Hoy me apetece tocar el amarillo. El amarillo es un color que no siempre he valorado como se merece. Que no había llegado a proporcionarme gozo. Incluso me había producido cierto rechazo. Tal vez porque me lo pintaron siempre con una nitidez falsa y de cartón piedra. Un color excesivamente brillante, abstraído del medio, casi irreal. Aunque si lo pienso dos veces acaso ocurra lo mismo con los demás colores. Sobre todo con los colores más intensos. Los colores no se deberían enseñar en los libros, sino aprender en la naturaleza o en general en el paisaje. Los colores no existen en estado puro, diferenciados nítida y categóricamente, sino como aproximación. Existen las tinturas y la química, con objeto de que las gráficas editen sus tiradas publicitarias y que las fachadas o las habitaciones de una casa adquieran una definición canónica. Se les llama colores pero no sé si son los colores. Cuando veo los colores en los cuadros de un museo me extasío como quien lo hace ante el milagro de un redescubrimiento. Como si se tratara de una invención o ante una realidad virtual. No niego que hay cuadros que saben dar paso a la luz de tal manera que transforman los objetos y las perspectivas. Entonces no parecen cuadros. Es en la percepción de lo exterior, en los espacios en que los colores se manifiestan dinámicos, inestables y mezclados, cuando percibo su carácter. Son auténticos porque se están haciendo permanentemente. El campo, el oleaje, las luces en las diferentes horas del día, los contrastes de soles y sombras entre callejuelas, la reverberación sobre los caseríos, las auroras y los ocasos, las mieses, las frutas, la piel de los animales. Los colores son impactos. Instantes mutables y mutantes. Sólo entiendo los colores si se transforman en sentidos. Si van más allá de la mirada. Si no se quedan en simples pigmentaciones oculares. Si se huelen, se tocan, se lamen, se escuchan. Siempre me ha resultado incomprensible la rigidez con que se nos ha ofrecido los colores. Por eso no encuentro emocionantes y tampoco cálidos ni los coches ni las vestimentas de los cardenales ni los uniformes militares ni las banderas. No me hacen sentir. En los membrillos me vengo de mi propia frustración con el amarillo. Aquí delante, sin cansarme de mirarlos.
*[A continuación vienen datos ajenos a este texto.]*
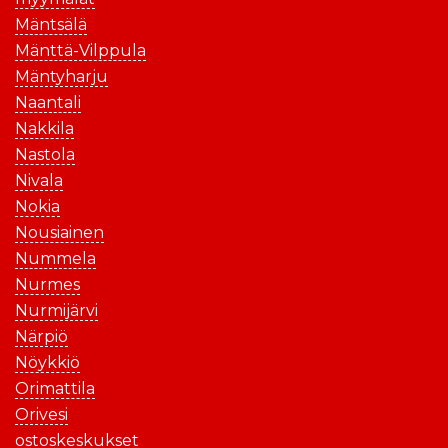
Mäntsälä
Mänttä-Vilppula
Mäntyharju
Naantali
Nakkila
Nastola
Nivala
Nokia
Nousiainen
Nummela
Nurmes
Nurmijärvi
Närpiö
Nöykkiö
Orimattila
Orivesi
ostoskeskukset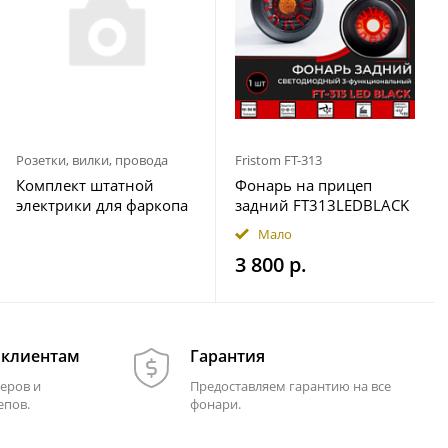
Розетки, вилки, провода
Fristom FT-313
Комплект штатной
Фонарь на прицеп
электрики для фаркопа
задний FT313LEDBLACK
7-pin Geely Okavango
12-36В Fristom
Мало
2023- с блоком 7.1
3 800 р.
 клиентам
Гарантия
еров и
Предоставляем гарантию на все
епов.
фонари.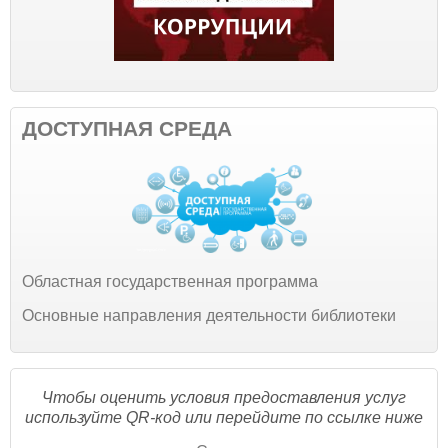
ДОСТУПНАЯ СРЕДА
Областная государственная программа
Основные направления деятельности библиотеки
Чтобы оценить условия предоставления услуг
используйте QR-код или перейдите по ссылке ниже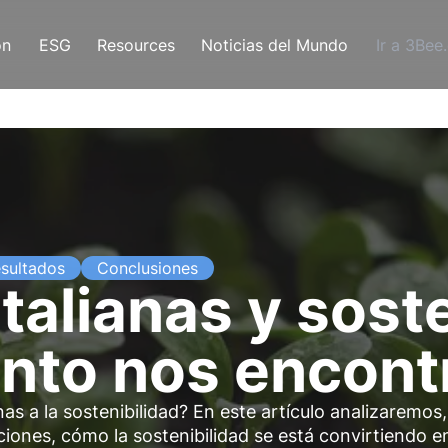
ón
ESG
Resources
Noticias del Mundo
Ir a 3Bee
sultados
Conclusiones
talianas y soste
unto nos encon
s a la sostenibilidad? En este artículo analizaremos,
ciones, cómo la sostenibilidad se está convirtiendo e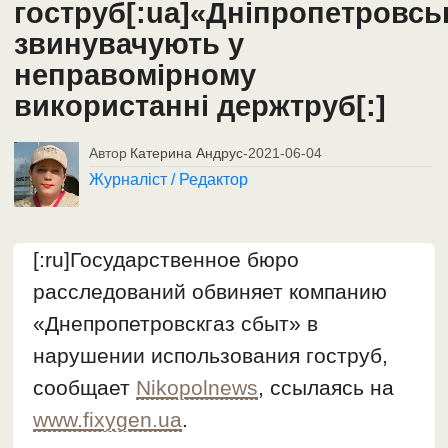
гоструб[:ua]«Дніпропетровсь
звинувачують у
неправомірному
використанні держтруб[:]
Автор
Катерина Андрус
-
2021-06-04
Журналіст / Редактор
[:ru]Государственное бюро
расследований обвиняет компанию
«Днепропетровскгаз сбыт» в
нарушении использования гоструб,
сообщает
Nikopolnews
, ссылаясь на
www.fixygen.ua
.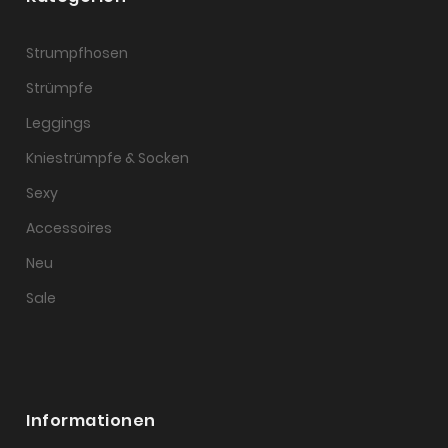
Strumpfhosen
Strümpfe
Leggings
Kniestrümpfe & Socken
Sexy
Accessoires
Neu
Sale
Informationen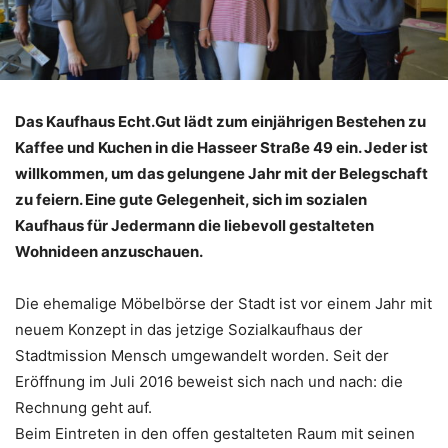
Das Kaufhaus Echt.Gut lädt zum einjährigen Bestehen zu
Kaffee und Kuchen in die Hasseer Straße 49 ein. Jeder ist
willkommen, um das gelungene Jahr mit der Belegschaft
zu feiern. Eine gute Gelegenheit, sich im sozialen
Kaufhaus für Jedermann die liebevoll gestalteten
Wohnideen anzuschauen.
Die ehemalige Möbelbörse der Stadt ist vor einem Jahr mit
neuem Konzept in das jetzige Sozialkaufhaus der
Stadtmission Mensch umgewandelt worden. Seit der
Eröffnung im Juli 2016 beweist sich nach und nach: die
Rechnung geht auf.
Beim Eintreten in den offen gestalteten Raum mit seinen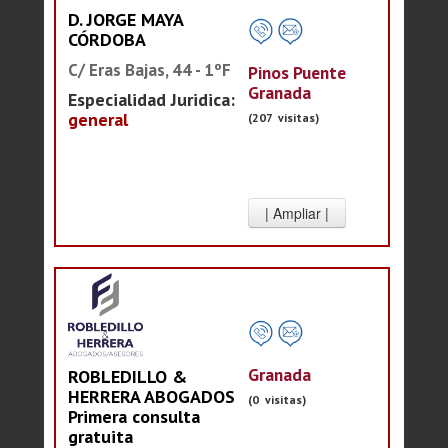
D. JORGE MAYA
CÓRDOBA
C/ Eras Bajas, 44 - 1ºF
Pinos Puente
Granada
Especialidad Juridica:
general
(207 visitas)
Granada
ROBLEDILLO &
HERRERA ABOGADOS
(0 visitas)
Primera consulta
gratuita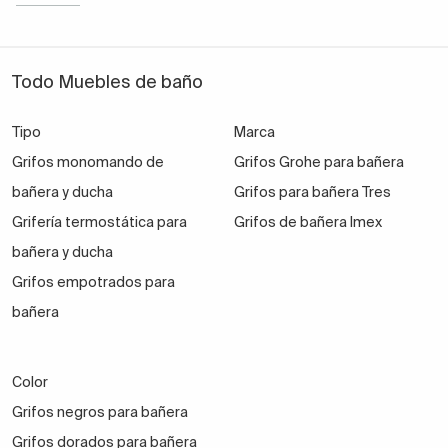
Todo Muebles de baño
Tipo
Marca
Grifos monomando de
Grifos Grohe para bañera
bañera y ducha
Grifos para bañera Tres
Grifería termostática para
Grifos de bañera Imex
bañera y ducha
Grifos empotrados para
bañera
Color
Grifos negros para bañera
Grifos dorados para bañera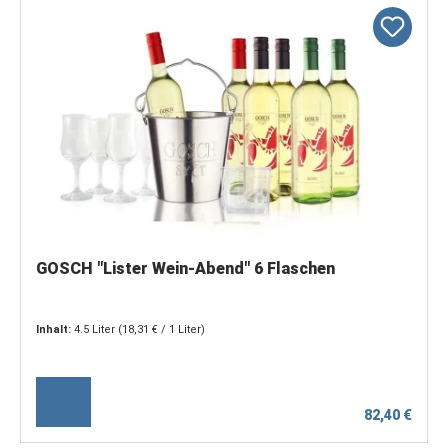
GOSCH "Lister Wein-Abend" 6 Flaschen
Inhalt:
4.5 Liter
(18,31 € / 1 Liter)
82,40 €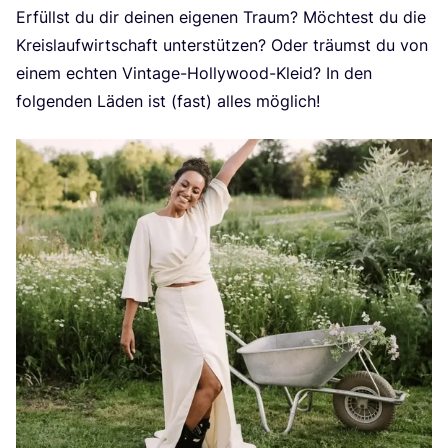
Erfüllst du dir dei­nen eige­nen Traum? Möch­test du die
Kreis­lauf­wirt­schaft unter­stüt­zen? Oder träumst du von
einem ech­ten Vin­ta­ge-Hol­ly­wood-Kleid? In den
fol­gen­den Läden ist (fast) alles möglich!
¿Cual será la magia del membrillo?
ResponderEliminarEscribes tan bien... Y me recuerdas cosas... Me recuerdas, por ejemplo, que el amarillo me encanta y me dijeron hace años que ello era debido a mi signo astrológico. O me recuerdas también una anécdota que voy a contar un día en mi blog, cuando vuelva a tratar el pesado tema lingüístico. ¿Sabes cuál es la primera palabra que tengo conciencia de haber aprendido en castellano? Amarillo. En casa hablaba catalán, pero en el cole la monja nos hablaba castellano, que era la única lengua oficial. Imagino que algo de castellano entendería, los niños lo entienden todo. Pero cierto día pinté el sol de color naranja, tenía tres o cuatro años. Me puse en la fila (qué parvularios aquellos, por Dios) y la monja, al mirar mi dibujo, me dijo: Pinta el sol de amarillo. Y yo volví a mi sitio estupefacto. ¿Amarillo? ¿Cuál sería aquel color quilométrico? (Porque en catalán es el escasísimo "groc"). Aquello me proporcionó mi primera duda y mi primer momento de sentirme incomprendido(la monja se enfadó muchísimo, porque yo no daba con el amarillo, creía que me estaba burlando de ella).
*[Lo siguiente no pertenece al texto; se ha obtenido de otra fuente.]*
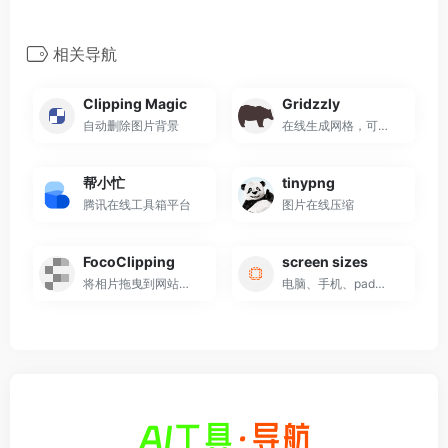
相关导航
Clipping Magic
Gridzzly
自动删除图片背景
在线生成网格，可以打印出来
帮小忙
tinypng
腾讯在线工具箱平台
图片在线压缩
FocoClipping
screen sizes
将相片拖曳到网站上传后就能自动移除背景，这项功能 100%自动化，只要三秒钟就能抠图完成，如果遇到较为复杂的情况也有手动编辑模式可以切换，使用者就能在图片标记出保留、移除的部分，协助机器判断出正确位置。
电脑、手机、pad等设备分辨率查看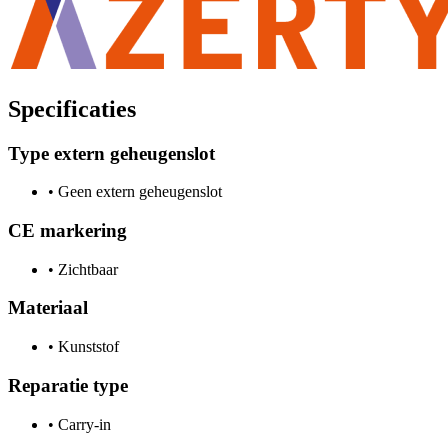
Specificaties
Type extern geheugenslot
•
Geen extern geheugenslot
CE markering
•
Zichtbaar
Materiaal
•
Kunststof
Reparatie type
•
Carry-in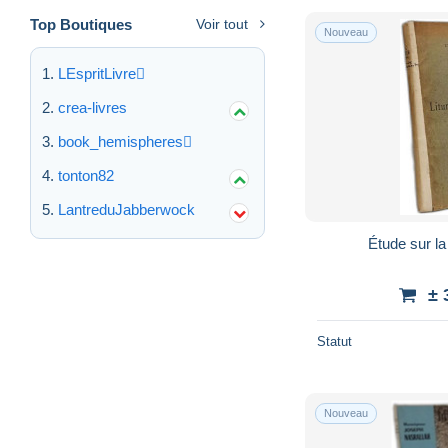
Top Boutiques
Voir tout
Nouveau
LEspritLivre
crea-livres
book_hemispheres
tonton82
LantreduJabberwock
Étude sur la
± 
Statut
Nouveau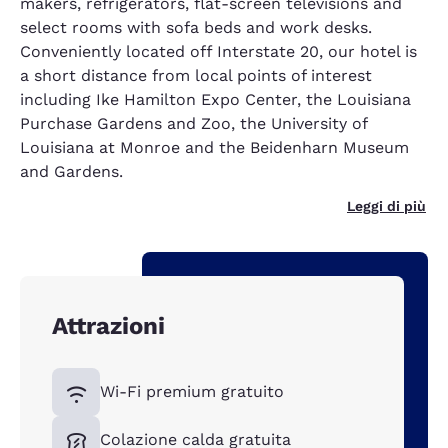
makers, refrigerators, flat-screen televisions and
select rooms with sofa beds and work desks.
Conveniently located off Interstate 20, our hotel is
a short distance from local points of interest
including Ike Hamilton Expo Center, the Louisiana
Purchase Gardens and Zoo, the University of
Louisiana at Monroe and the Beidenharn Museum
and Gardens.
Leggi di più
Attrazioni
Wi-Fi premium gratuito
Colazione calda gratuita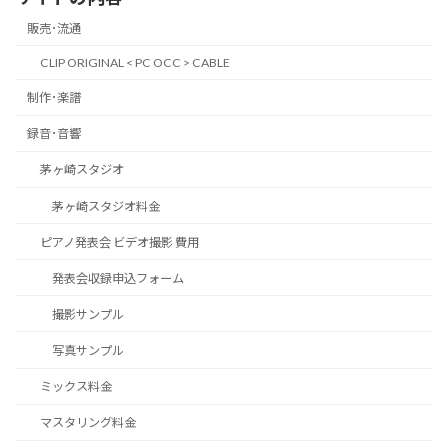
販売･流通
CLIP ORIGINAL < PC OCC > CABLE
制作･楽譜
録音･音響
茅ヶ崎スタジオ
茅ヶ崎スタジオ料金
ピアノ発表会 ビデオ撮影 費用
発表会収録申込フォーム
撮影サンプル
写真サンプル
ミックス料金
マスタリング料金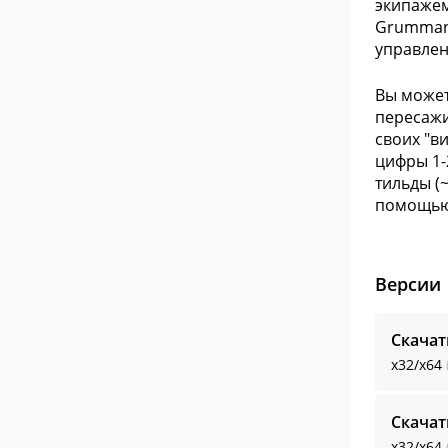
экипажем
Grumman 
управлен
Вы может
пересажи
своих "в
цифры 1-
тильды (
помощью
Версии
Скачат
x32/x64
Скачат
x32/x64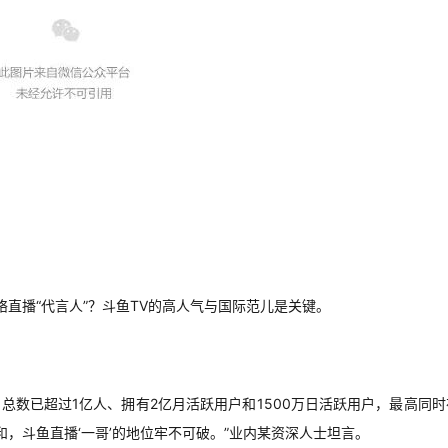
直播“代言人”？斗鱼TV的高人气与国际范儿是关键。
户总数已超过1亿人、拥有2亿月活跃用户和1500万日活跃用户，最高同时
和，斗鱼直播‘一哥’的地位牢不可破。”业内某资深人士坦言。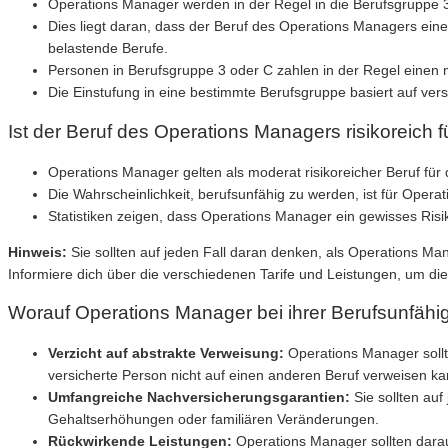
Operations Manager werden in der Regel in die Berufsgruppe 3
Dies liegt daran, dass der Beruf des Operations Managers eine g
belastende Berufe.
Personen in Berufsgruppe 3 oder C zahlen in der Regel einen 
Die Einstufung in eine bestimmte Berufsgruppe basiert auf vers
Ist der Beruf des Operations Managers risikoreich 
Operations Manager gelten als moderat risikoreicher Beruf für 
Die Wahrscheinlichkeit, berufsunfähig zu werden, ist für Operati
Statistiken zeigen, dass Operations Manager ein gewisses Risi
Hinweis:
Sie sollten auf jeden Fall daran denken, als Operations Man
Informiere dich über die verschiedenen Tarife und Leistungen, um di
Worauf Operations Manager bei ihrer Berufsunfähig
Verzicht auf abstrakte Verweisung:
Operations Manager sollte
versicherte Person nicht auf einen anderen Beruf verweisen kan
Umfangreiche Nachversicherungsgarantien:
Sie sollten auf
Gehaltserhöhungen oder familiären Veränderungen.
Rückwirkende Leistungen:
Operations Manager sollten darauf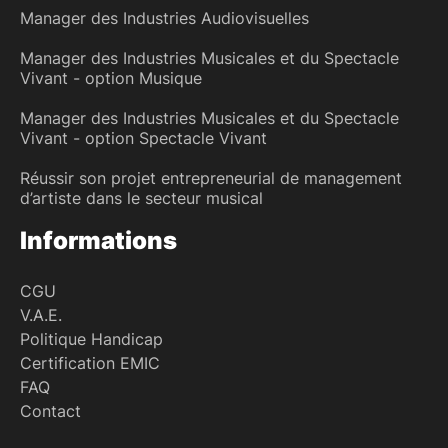
Manager des Industries Audiovisuelles
Manager des Industries Musicales et du Spectacle
Vivant - option Musique
Manager des Industries Musicales et du Spectacle
Vivant - option Spectacle Vivant
Réussir son projet entrepreneurial de management
d’artiste dans le secteur musical
Informations
CGU
V.A.E.
Politique Handicap
Certification EMIC
FAQ
Contact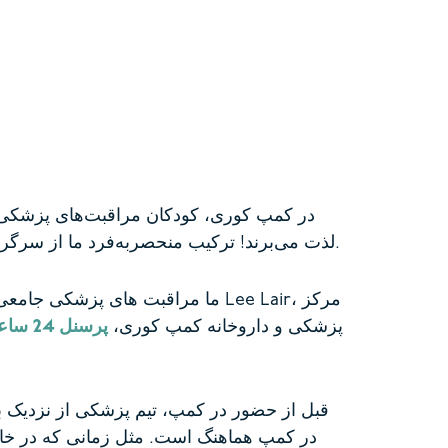
در کمپ کوری، کودکان مراقبت‌های پزشکی ت
لذت می‌برند! ترکیب منحصربه‌فرد ما از سرگرمی‌های اردو و مراقبت‌های پزشکی کودکان، آرامش خاطر والدین، سرپرستان و افراد کمپینگ را فراهم می‌کند.
ما مراقبت های پزشکی جامعی را ب
پزشکی و داروخانه کمپ کوری،
پرسنل 24 ساعته
قبل از حضور در کمپ، تیم پزشکی از نزدیک با 
در کمپ هماهنگ است.
مثل زمانی که در خان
ResponderEliminar¿Conoces el poema de las vocales de Baudelaire? ¿No me dirás que la i no es violentamente amarilla?
Fackel: cada día escribes mejor. Eres como Gardel :)
ResponderEliminarA mí me gusta el amarillo, un color que siempre he asociado con mi tierra, poblada de limoneros, donde los frutos impregnan de alegría el azul luminoso del cielo.
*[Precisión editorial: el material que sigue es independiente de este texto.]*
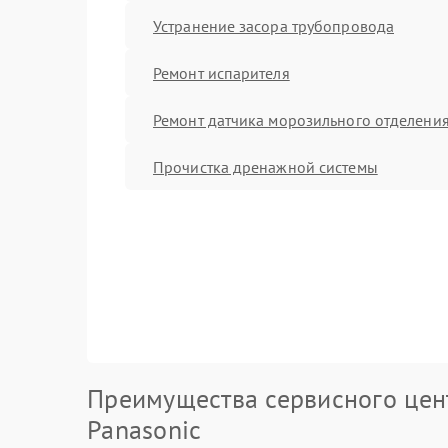
Устранение засора трубопровода
Ремонт испарителя
Ремонт датчика морозильного отделени
Прочистка дренажной системы
Преимущества сервисного цен
Panasonic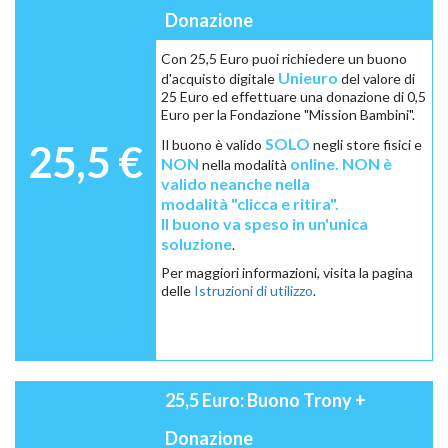
Donazione
Con 25,5 Euro puoi richiedere un buono
Unieuro
d'acquisto digitale
del valore di
25 Euro ed effettuare una donazione di 0,5
Euro per la Fondazione "Mission Bambini".
SOLO
Il buono è valido
negli store fisici e
25,5 €
NON
online. NON è
nella modalità
valido neanche nella
modalità
"clicca e ritira".
Il buono
va speso in un'unica
soluzione
.
Per maggiori informazioni, visita la pagina
delle
Istruzioni di utilizzo
.
25,5 Euro: Buono Trony +
Donazione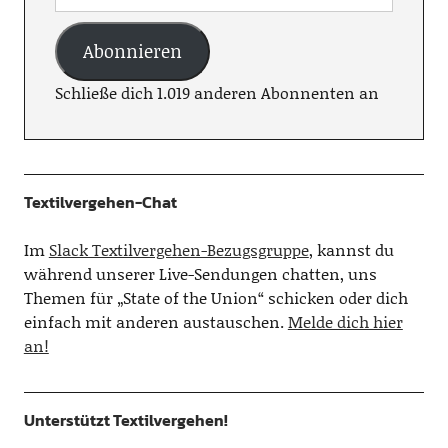
Abonnieren
Schließe dich 1.019 anderen Abonnenten an
Textilvergehen-Chat
Im
Slack Textilvergehen-Bezugsgruppe
, kannst du
während unserer Live-Sendungen chatten, uns
Themen für „State of the Union“ schicken oder dich
einfach mit anderen austauschen.
Melde dich hier
an!
Unterstützt Textilvergehen!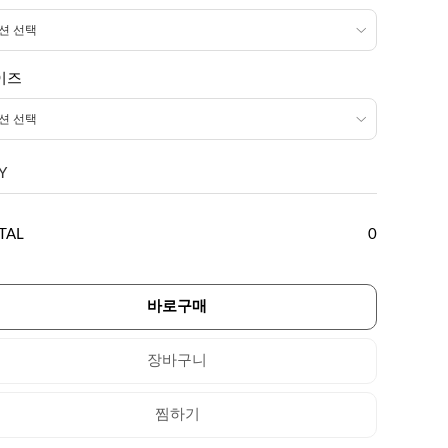
이즈
Y
TAL
0
바로구매
장바구니
찜하기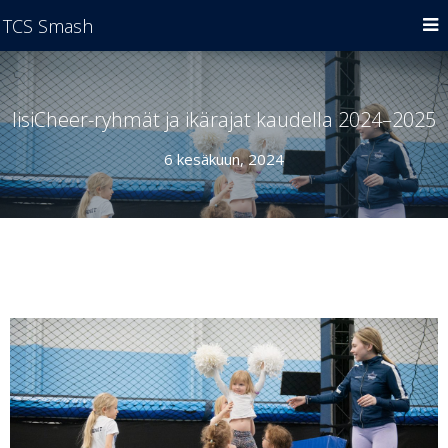
TCS Smash
IisiCheer-ryhmät ja ikärajat kaudella 2024–2025
6 kesäkuun, 2024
ResponderEliminarLos colores influyen, influyen muchísimo. Cada cual tiene los suyos preferidos. Iba a decirte que me gustan el blanco, el negro y el rojo; pero medito y me doy cuenta que, según los momentos, tiendo a uno u otros (en los últimos días, agradezco la tranquilidad que me aporta el azul, por ejemplo).
Un texto magníficamebte escrito.
Un placer leerte siempre, Fackel.
Aparte de la letra, me llega el sabor y el olor del membrillo.
ResponderEliminarSaludos
Saga. No sé. La magia nunca se explicita en su totalidad. Tal vez eso, ese sabor acidillo y esa textura gruesa que desata sentidos y memorias.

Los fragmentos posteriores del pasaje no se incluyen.